В одиннадцать часов утра принц Генуэзский сделал прощальный визит барону О. Р. Штакельбергу на "Африке". Послезавтра он уходит с Иокогамского рейда.
Несколько наших офицеров, и в том числе я, были приглашены сегодня на обед к К. В. Струве. У него нынче обедали с нами Бекер с женой, разделявшую с ним все трудности африканского путешествия, и несколько англичан, из посольства. Мистрисс Бекер еще довольно молодая особа, темная блондинка высокого роста и крупного сложения, с симпатичным и здоровым краснощеким лицом.
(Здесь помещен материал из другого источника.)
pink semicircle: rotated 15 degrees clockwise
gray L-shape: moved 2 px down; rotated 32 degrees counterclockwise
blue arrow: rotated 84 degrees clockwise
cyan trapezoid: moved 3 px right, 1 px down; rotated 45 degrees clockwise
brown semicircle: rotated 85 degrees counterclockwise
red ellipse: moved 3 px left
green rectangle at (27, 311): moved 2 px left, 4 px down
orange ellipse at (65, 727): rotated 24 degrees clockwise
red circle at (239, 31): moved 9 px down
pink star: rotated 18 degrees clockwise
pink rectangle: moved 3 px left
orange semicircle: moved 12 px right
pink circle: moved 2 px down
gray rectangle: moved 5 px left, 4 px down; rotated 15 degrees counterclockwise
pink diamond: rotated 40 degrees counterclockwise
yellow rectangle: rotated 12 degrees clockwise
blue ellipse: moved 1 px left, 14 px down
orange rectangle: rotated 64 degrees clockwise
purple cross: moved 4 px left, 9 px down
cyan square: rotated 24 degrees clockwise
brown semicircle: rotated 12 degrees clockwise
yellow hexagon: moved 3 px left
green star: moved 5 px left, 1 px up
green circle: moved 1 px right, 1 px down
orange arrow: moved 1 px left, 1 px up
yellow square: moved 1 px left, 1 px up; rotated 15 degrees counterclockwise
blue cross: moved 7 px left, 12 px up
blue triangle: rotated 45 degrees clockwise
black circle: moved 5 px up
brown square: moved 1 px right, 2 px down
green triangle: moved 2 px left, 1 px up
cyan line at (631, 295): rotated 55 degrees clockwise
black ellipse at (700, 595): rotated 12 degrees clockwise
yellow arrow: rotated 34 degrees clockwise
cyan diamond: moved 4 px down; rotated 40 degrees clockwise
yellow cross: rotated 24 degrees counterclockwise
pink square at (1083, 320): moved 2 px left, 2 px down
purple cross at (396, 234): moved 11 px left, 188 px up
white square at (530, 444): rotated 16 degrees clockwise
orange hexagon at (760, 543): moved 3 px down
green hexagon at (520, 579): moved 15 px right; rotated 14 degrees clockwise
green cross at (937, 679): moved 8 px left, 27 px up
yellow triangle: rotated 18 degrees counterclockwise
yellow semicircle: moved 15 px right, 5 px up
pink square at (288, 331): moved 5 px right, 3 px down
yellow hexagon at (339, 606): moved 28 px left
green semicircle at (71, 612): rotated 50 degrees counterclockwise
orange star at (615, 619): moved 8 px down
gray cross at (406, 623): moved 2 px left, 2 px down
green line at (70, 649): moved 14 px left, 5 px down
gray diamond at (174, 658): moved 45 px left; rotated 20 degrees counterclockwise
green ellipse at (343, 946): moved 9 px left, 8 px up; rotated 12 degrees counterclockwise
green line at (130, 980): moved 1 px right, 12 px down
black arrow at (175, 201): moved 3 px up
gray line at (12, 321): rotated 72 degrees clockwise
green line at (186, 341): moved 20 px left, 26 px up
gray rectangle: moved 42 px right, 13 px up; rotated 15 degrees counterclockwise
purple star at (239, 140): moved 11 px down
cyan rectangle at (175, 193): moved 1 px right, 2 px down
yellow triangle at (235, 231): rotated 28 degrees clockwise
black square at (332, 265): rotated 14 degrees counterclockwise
Сам же Бекер — коренастый, краснолицый и уже достаточно седоватый мужчина с наклонностью к тучности; держится несколько сутуловато и просто, без английской чопорности, говорит мало, о путешествиях своих упоминает лишь общими местами и то, когда спросят, смеется добродушно, кушает с аппетитом, — вот и все, что я могу сообщить о знаменитом английском путешественнике.
31-го декабря.
Все нынешнее утро присутствовал на учениях кавалерии, экзерцировавшей на соседнем плацу. Учились все эскадроны, выделив сначала молодых солдат в особые команды. Тут же шла и выездка молодых лошадей. Проделана была школа езды на дистанциях и разомкнутыми рядами, затем ломка сомкнутого фронта и наконец движения церемониальным маршем.
В полночь мы скромно встречали с бокалами наш Новый год в русском посольстве, за семейным ужином у К. В. Струве.